Dataset records
·····

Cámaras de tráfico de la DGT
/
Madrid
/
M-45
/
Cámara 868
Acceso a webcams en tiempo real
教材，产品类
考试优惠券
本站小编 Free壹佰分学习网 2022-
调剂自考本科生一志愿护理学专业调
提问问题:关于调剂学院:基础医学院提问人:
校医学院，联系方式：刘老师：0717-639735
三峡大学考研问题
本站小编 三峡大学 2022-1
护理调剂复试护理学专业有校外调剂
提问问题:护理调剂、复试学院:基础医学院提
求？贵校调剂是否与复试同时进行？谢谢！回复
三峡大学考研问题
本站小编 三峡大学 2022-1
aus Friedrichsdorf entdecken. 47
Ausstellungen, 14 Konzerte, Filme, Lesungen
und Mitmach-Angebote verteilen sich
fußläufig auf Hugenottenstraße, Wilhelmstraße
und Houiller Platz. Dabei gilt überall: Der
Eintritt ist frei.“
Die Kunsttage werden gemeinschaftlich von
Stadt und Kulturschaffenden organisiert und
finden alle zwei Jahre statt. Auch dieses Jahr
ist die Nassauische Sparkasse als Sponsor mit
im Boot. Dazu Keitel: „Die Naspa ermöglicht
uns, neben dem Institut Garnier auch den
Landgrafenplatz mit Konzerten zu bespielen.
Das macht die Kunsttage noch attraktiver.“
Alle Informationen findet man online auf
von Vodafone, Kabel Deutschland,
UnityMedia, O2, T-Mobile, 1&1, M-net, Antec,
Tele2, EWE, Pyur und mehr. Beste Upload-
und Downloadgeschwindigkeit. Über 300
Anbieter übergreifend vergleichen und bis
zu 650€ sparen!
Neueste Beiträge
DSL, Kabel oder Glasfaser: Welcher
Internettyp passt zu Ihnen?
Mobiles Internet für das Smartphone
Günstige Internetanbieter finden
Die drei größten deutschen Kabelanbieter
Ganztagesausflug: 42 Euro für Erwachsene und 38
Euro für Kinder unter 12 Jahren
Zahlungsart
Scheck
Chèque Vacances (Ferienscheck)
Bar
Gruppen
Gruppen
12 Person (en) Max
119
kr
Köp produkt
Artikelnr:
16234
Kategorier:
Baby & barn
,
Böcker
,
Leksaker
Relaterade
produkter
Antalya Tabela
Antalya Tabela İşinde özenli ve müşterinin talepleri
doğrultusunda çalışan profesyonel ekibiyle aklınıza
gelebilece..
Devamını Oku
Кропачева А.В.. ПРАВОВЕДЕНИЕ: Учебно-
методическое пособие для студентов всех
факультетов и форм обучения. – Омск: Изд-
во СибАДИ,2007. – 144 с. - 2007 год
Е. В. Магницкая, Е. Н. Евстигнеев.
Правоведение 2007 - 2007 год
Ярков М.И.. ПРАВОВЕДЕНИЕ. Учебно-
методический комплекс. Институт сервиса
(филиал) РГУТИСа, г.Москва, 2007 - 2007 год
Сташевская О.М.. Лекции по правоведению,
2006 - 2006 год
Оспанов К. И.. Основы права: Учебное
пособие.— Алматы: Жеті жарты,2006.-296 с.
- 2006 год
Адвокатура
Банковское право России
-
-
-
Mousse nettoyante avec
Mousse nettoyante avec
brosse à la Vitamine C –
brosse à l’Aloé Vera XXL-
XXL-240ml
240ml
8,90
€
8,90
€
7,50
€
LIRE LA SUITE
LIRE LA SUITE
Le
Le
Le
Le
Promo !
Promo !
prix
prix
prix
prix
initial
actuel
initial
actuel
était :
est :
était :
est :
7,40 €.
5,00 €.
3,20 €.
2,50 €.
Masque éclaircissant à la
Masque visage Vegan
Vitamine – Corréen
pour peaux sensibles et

·····

Exercise aim: Output all of the data in full, exactly as given.

Reply to the task:
Cámaras de tráfico de la DGT
/
Madrid
/
M-45
/
Cámara 868
Acceso a webcams en tiempo real
教材，产品类
考试优惠券
本站小编 Free壹佰分学习网 2022-
调剂自考本科生一志愿护理学专业调
提问问题:关于调剂学院:基础医学院提问人:
校医学院，联系方式：刘老师：0717-639735
三峡大学考研问题
本站小编 三峡大学 2022-1
护理调剂复试护理学专业有校外调剂
提问问题:护理调剂、复试学院:基础医学院提
求？贵校调剂是否与复试同时进行？谢谢！回复
三峡大学考研问题
本站小编 三峡大学 2022-1
aus Friedrichsdorf entdecken. 47
Ausstellungen, 14 Konzerte, Filme, Lesungen
und Mitmach-Angebote verteilen sich
fußläufig auf Hugenottenstraße, Wilhelmstraße
und Houiller Platz. Dabei gilt überall: Der
Eintritt ist frei.“
Die Kunsttage werden gemeinschaftlich von
Stadt und Kulturschaffenden organisiert und
finden alle zwei Jahre statt. Auch dieses Jahr
ist die Nassauische Sparkasse als Sponsor mit
im Boot. Dazu Keitel: „Die Naspa ermöglicht
uns, neben dem Institut Garnier auch den
Landgrafenplatz mit Konzerten zu bespielen.
Das macht die Kunsttage noch attraktiver.“
Alle Informationen findet man online auf
von Vodafone, Kabel Deutschland,
UnityMedia, O2, T-Mobile, 1&1, M-net, Antec,
Tele2, EWE, Pyur und mehr. Beste Upload-
und Downloadgeschwindigkeit. Über 300
Anbieter übergreifend vergleichen und bis
zu 650€ sparen!
Neueste Beiträge
DSL, Kabel oder Glasfaser: Welcher
Internettyp passt zu Ihnen?
Mobiles Internet für das Smartphone
Günstige Internetanbieter finden
Die drei größten deutschen Kabelanbieter
Ganztagesausflug: 42 Euro für Erwachsene und 38
Euro für Kinder unter 12 Jahren
Zahlungsart
Scheck
Chèque Vacances (Ferienscheck)
Bar
Gruppen
Gruppen
12 Person (en) Max
119
kr
Köp produkt
Artikelnr:
16234
Kategorier:
Baby & barn
,
Böcker
,
Leksaker
Relaterade
produkter
Antalya Tabela
Antalya Tabela İşinde özenli ve müşterinin talepleri
doğrultusunda çalışan profesyonel ekibiyle aklınıza
gelebilece..
Devamını Oku
Кропачева А.В.. ПРАВОВЕДЕНИЕ: Учебно-
методическое пособие для студентов всех
факультетов и форм обучения. – Омск: Изд-
во СибАДИ,2007. – 144 с. - 2007 год
Е. В. Магницкая, Е. Н. Евстигнеев.
Правоведение 2007 - 2007 год
Ярков М.И.. ПРАВОВЕДЕНИЕ. Учебно-
методический комплекс. Институт сервиса
(филиал) РГУТИСа, г.Москва, 2007 - 2007 год
Сташевская О.М.. Лекции по правоведению,
2006 - 2006 год
Оспанов К. И.. Основы права: Учебное
пособие.— Алматы: Жеті жарты,2006.-296 с.
- 2006 год
Адвокатура
Банковское право России
-
-
-
Mousse nettoyante avec
Mousse nettoyante avec
brosse à la Vitamine C –
brosse à l’Aloé Vera XXL-
XXL-240ml
240ml
8,90
€
8,90
€
7,50
€
LIRE LA SUITE
LIRE LA SUITE
Le
Le
Le
Le
Promo !
Promo !
prix
prix
prix
prix
initial
actuel
initial
actuel
était :
est :
était :
est :
7,40 €.
5,00 €.
3,20 €.
2,50 €.
Masque éclaircissant à la
Masque visage Vegan
Vitamine – Corréen
pour peaux sensibles et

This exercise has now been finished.